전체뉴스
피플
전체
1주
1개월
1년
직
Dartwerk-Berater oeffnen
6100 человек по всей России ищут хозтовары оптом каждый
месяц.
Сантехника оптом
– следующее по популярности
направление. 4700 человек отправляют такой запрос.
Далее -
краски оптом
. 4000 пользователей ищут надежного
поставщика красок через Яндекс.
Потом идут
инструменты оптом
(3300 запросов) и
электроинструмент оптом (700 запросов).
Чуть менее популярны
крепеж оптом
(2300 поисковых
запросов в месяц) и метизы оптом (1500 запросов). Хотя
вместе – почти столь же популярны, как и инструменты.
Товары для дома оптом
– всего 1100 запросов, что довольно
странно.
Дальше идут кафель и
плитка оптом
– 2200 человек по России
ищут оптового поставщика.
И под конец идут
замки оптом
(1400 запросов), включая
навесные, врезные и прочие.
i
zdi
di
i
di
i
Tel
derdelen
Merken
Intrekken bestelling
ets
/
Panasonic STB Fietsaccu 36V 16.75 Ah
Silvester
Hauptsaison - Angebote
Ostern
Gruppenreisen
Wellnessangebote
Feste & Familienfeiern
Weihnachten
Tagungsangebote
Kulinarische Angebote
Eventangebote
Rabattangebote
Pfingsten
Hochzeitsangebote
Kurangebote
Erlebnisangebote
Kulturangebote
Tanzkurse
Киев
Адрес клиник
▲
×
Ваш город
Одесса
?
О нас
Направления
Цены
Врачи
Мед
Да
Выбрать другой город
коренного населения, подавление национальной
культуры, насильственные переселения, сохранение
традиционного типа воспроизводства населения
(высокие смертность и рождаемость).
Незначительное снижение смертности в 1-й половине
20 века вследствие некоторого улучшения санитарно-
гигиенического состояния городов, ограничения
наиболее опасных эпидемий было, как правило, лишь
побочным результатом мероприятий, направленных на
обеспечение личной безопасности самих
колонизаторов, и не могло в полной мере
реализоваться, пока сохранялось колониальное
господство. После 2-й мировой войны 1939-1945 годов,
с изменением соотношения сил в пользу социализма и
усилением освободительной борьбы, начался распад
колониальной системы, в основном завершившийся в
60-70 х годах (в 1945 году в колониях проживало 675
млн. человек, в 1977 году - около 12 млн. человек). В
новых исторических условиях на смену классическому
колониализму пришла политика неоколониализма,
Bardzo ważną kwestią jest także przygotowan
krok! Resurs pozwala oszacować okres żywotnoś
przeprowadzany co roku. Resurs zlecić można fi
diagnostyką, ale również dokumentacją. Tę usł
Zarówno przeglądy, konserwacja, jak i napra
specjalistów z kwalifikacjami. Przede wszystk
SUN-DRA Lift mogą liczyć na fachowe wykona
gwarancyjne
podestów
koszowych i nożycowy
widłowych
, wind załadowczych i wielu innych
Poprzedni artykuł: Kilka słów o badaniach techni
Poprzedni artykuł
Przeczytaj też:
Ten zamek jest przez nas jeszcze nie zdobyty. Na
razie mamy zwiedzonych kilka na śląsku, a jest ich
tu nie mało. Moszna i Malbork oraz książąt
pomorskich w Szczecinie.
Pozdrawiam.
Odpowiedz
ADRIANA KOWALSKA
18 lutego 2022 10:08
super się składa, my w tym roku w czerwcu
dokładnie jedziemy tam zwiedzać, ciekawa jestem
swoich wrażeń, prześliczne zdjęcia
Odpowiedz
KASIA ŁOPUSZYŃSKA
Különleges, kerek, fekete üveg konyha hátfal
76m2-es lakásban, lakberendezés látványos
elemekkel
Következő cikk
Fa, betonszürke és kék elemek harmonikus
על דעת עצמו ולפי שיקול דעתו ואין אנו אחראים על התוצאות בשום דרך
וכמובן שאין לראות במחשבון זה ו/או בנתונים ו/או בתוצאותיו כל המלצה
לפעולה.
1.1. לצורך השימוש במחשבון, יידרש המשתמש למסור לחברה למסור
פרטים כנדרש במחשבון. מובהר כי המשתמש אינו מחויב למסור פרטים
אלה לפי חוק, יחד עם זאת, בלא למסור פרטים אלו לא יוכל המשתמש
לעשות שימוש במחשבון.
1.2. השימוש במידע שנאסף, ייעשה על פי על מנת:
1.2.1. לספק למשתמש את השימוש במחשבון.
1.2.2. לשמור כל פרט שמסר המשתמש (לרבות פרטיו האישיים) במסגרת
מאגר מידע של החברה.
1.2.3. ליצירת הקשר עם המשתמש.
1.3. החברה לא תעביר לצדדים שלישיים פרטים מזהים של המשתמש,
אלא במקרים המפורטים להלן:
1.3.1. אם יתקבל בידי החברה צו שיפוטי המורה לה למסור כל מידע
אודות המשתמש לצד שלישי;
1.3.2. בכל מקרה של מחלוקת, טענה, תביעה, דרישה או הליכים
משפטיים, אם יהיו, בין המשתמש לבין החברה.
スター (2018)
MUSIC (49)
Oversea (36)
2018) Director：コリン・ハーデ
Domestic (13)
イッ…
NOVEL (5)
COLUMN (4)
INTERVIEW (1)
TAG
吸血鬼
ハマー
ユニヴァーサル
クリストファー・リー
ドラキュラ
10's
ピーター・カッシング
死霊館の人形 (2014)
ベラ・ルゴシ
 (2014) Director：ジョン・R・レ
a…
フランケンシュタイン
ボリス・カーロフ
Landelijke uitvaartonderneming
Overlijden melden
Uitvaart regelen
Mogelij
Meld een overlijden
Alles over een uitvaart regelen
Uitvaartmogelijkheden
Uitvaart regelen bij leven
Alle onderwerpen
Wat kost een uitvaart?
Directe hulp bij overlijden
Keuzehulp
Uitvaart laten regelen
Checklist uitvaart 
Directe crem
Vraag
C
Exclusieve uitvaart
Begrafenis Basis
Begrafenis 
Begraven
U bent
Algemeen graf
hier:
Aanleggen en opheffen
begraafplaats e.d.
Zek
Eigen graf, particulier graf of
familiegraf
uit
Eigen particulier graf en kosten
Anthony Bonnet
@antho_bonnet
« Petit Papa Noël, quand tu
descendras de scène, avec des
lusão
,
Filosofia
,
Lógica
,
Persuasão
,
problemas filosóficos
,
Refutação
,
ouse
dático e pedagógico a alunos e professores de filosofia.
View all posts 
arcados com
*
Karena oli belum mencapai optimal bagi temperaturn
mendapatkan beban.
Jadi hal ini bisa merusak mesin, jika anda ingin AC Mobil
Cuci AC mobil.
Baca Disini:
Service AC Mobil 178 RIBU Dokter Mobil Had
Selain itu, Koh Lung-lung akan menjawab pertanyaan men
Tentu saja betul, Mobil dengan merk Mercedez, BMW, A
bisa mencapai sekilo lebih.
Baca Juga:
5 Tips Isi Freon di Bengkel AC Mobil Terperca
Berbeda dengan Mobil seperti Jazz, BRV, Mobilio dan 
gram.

WHAT IS REQUIRED
Repeat exactly the lines of the material above, taking the first line, the line with "Feste & Familienfeiern", and every line between them.

WORKED SOLUTION
전체뉴스
피플
전체
1주
1개월
1년
직
Dartwerk-Berater oeffnen
6100 человек по всей России ищут хозтовары оптом каждый
месяц.
Сантехника оптом
– следующее по популярности
направление. 4700 человек отправляют такой запрос.
Далее -
краски оптом
. 4000 пользователей ищут надежного
поставщика красок через Яндекс.
Потом идут
инструменты оптом
(3300 запросов) и
электроинструмент оптом (700 запросов).
Чуть менее популярны
крепеж оптом
(2300 поисковых
запросов в месяц) и метизы оптом (1500 запросов). Хотя
вместе – почти столь же популярны, как и инструменты.
Товары для дома оптом
– всего 1100 запросов, что довольно
странно.
Дальше идут кафель и
плитка оптом
– 2200 человек по России
ищут оптового поставщика.
И под конец идут
замки оптом
(1400 запросов), включая
навесные, врезные и прочие.
i
zdi
di
i
di
i
Tel
derdelen
Merken
Intrekken bestelling
ets
/
Panasonic STB Fietsaccu 36V 16.75 Ah
Silvester
Hauptsaison - Angebote
Ostern
Gruppenreisen
Wellnessangebote
Feste & Familienfeiern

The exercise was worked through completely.